Dataset entries
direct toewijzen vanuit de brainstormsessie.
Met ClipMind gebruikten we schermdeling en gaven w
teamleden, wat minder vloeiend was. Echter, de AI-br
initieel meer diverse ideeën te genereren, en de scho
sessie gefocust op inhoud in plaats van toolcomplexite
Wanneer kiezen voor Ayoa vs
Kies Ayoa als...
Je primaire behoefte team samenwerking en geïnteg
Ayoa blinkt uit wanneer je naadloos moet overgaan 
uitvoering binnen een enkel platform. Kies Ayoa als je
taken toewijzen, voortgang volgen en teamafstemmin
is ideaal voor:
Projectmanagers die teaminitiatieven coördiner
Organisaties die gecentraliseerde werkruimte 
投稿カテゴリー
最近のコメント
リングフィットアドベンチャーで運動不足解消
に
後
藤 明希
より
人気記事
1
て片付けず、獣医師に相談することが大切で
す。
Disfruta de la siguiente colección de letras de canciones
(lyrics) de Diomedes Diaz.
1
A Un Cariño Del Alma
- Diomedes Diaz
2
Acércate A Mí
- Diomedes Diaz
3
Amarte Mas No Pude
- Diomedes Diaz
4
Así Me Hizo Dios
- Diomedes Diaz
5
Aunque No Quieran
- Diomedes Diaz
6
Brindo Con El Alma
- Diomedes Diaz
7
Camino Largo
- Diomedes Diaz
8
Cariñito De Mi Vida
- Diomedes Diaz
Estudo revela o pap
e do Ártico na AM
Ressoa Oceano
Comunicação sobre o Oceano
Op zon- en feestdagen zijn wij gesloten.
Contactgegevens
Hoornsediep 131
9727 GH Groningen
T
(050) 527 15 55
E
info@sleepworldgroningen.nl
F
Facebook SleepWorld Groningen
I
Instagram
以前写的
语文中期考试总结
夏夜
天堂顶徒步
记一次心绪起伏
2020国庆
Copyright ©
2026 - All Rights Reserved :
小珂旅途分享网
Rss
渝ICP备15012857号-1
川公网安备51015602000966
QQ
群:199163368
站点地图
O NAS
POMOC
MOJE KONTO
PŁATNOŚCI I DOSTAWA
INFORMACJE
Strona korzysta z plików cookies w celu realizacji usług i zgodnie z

### What the task requires
Scan the records above for the word "Alma". Copy each line that has it.

### Completed task
A Un Cariño Del Alma
Brindo Con El Alma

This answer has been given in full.